Backup with Rclone and Cron from your Synology NAS

The Synology NAS DiskStation provides a wide variety of tools in its package center. These tools are useful but can sometimes be restrictive. Luckily, the Synology NAS DiskStation is highly configurable! Let’s see how you can backup data using Rclone from your Synology NAS with an automatic Cron script.

We will do this by using SSH on the Synology NAS to install Rclone. We will then configure our Synology NAS to run a Cron job (or a task using a user-defined script).

Task scheduler to run automatic Cron jobs

Background

The 3-2-1 backup rule is a revered and time-honored backup strategy. It states that you must at all times have three copies of your data (including prod). You must use at least two different media types, such as SSD and S3. And, you must keep one copy of your data offsite.

As such, depending on your need, you can use Rclone to backup data from a variety of data sources and store the data on your local Synology NAS.

For example –

NextCloud, an open-source Cloud-based file storage solution, can store files in an S3 bucket. It does this by using a URN:OID naming convention. Also, some backup apps on the Synology NAS prefer a more traditional file name and extension format. As a result, due to the restriction of file inclusion and exclusion patterns, you cannot use the Synology NAS apps to download the NextCloud.

URN:OID files stored in a S3 bucket.
Want to know more about NextCloud? Then read: How to install NextCloud using Wasabi S3 as primary storage.
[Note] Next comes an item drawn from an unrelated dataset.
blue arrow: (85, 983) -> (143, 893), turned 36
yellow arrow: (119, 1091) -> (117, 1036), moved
What is Synology NAS DiskStation

The Synology NAS DiskStation is a storage server designed to help you manage your digital assets across your home and office. It uses an intuitive web-based operating system, automatically implements RAID, does disk health checks, and automatically recovers from a disaster.

What is Rclone

Rclone is a command-line program to manage files on Cloud storage. It is feature-rich and supports over 40 cloud storage products, including S3 object stores, business & consumer file storage services, and standard transfer protocols like FTP.

Users call Rclone “The Swiss army knife of cloud storage”, and “Technology indistinguishable from magic”.
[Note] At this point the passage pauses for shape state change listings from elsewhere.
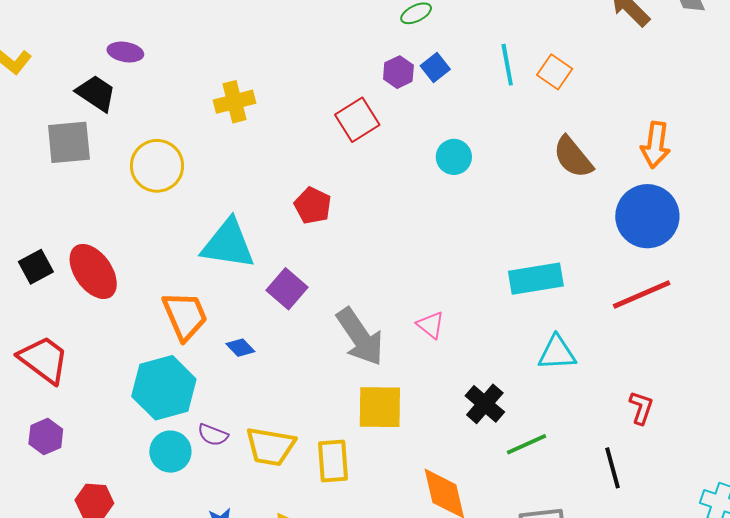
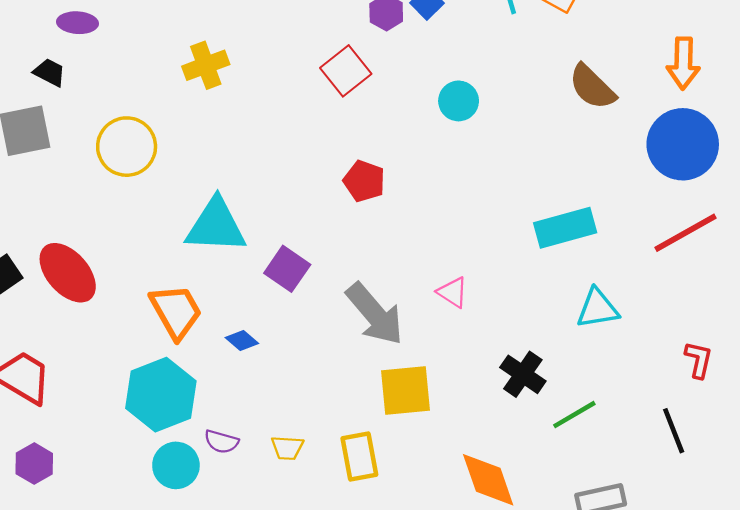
black trapezoid: (96, 93) -> (49, 72), size x0.7
red pentagon: (313, 206) -> (364, 181), moved
yellow trapezoid: (270, 447) -> (287, 448), size x0.6

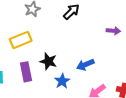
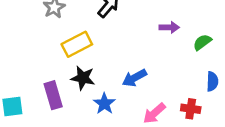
yellow rectangle: (21, 40) -> (77, 44), moved

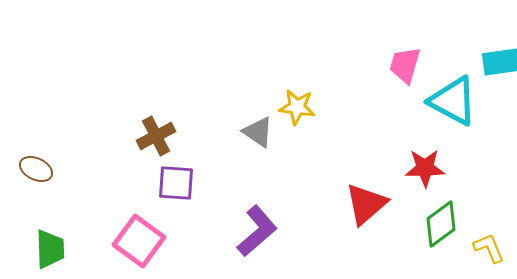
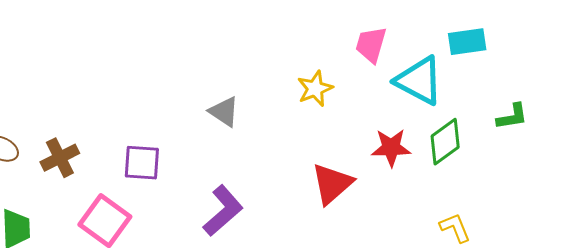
yellow star: (297, 107) -> (315, 89), moved, turned -30
brown cross: (156, 136) -> (60, 158), moved
green diamond: (441, 224) -> (445, 142), moved

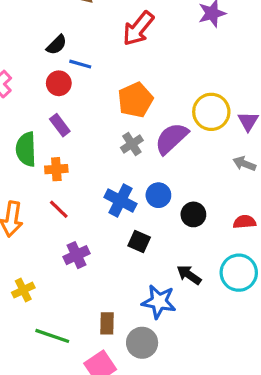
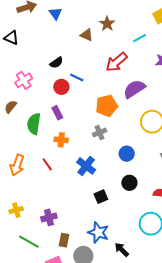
black semicircle: (57, 45) -> (56, 63), moved
purple semicircle: (171, 138) -> (134, 89), moved
orange cross: (56, 169) -> (61, 140), moved
blue circle: (158, 195) -> (127, 154), moved
black square: (139, 241) -> (101, 197), moved, turned 32
purple cross: (76, 255) -> (49, 217), moved
black arrow: (189, 275) -> (122, 250), moved

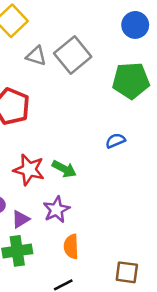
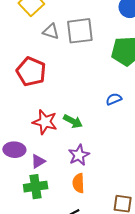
gray square: (73, 55) -> (80, 31), turned 32
purple star: (56, 210) -> (79, 155), moved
What are Cron jobs/user-defined scripts

As per Wikipedia: The software utility cron, also known as a cron job, is a time-based job scheduler in Unix-like computer operating systems. Users who set up and maintain software environments use cron to schedule jobs to run periodically at fixed times, dates, or intervals.

Synology NAS refers to Cron jobs as a scheduled task, and you have a few types available via the DiskStation Manager (DSM). We will be using a scheduled task to run a user-defined script. You will have a few configuration options available to you, such as task name, user id to run the Cron job, the Cron schedule you want to use, and the actual script you want to use.

Want to know more about Cron? Then read: How to use Cron jobs.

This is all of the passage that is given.